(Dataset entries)

# # # #

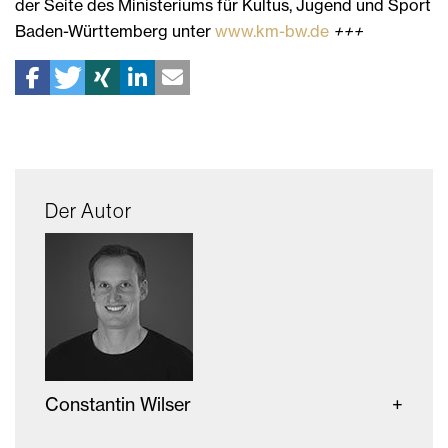
der Seite des Ministeriums für Kultus, Jugend und Sport
Baden-Württemberg unter
www.km-bw.de
+++
Der Autor
Constantin Wilser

# # # #

Without the pictures, give all of the entries above again exactly.

der Seite des Ministeriums für Kultus, Jugend und Sport
Baden-Württemberg unter
www.km-bw.de
+++
Der Autor
Constantin Wilser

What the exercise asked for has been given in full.